• Work to be completed:
What is the count of lines in the data that hold the string "Para"? State the number alone.

*** Information given Section Begins ***

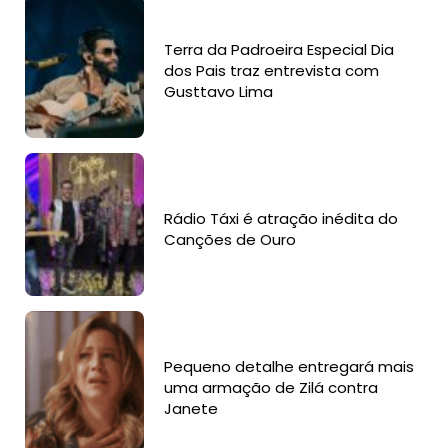
Terra da Padroeira Especial Dia
dos Pais traz entrevista com
Gusttavo Lima
Rádio Táxi é atração inédita do
Canções de Ouro
Pequeno detalhe entregará mais
uma armação de Zilá contra
Janete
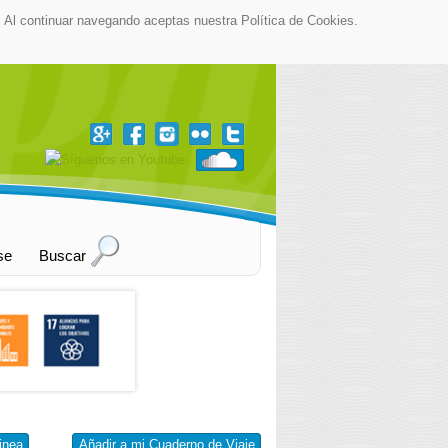
as. Al continuar navegando aceptas nuestra Política de Cookies.
▼
se
Buscar
inea
Añadir a mi Cuaderno de Viaje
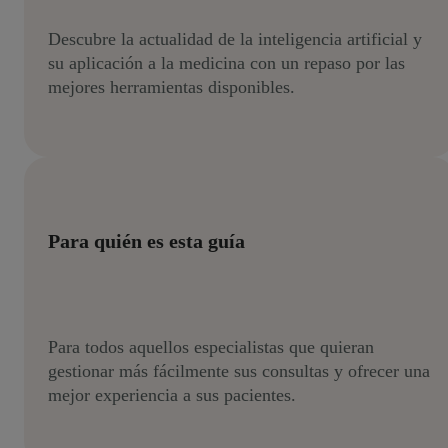
Descubre la actualidad de la inteligencia artificial y
su aplicación a la medicina con un repaso por las
mejores herramientas disponibles.
Para quién es esta guía
Para todos aquellos especialistas que quieran
gestionar más fácilmente sus consultas y ofrecer una
mejor experiencia a sus pacientes.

*** Information given Section Ends ***

• Finished task:
2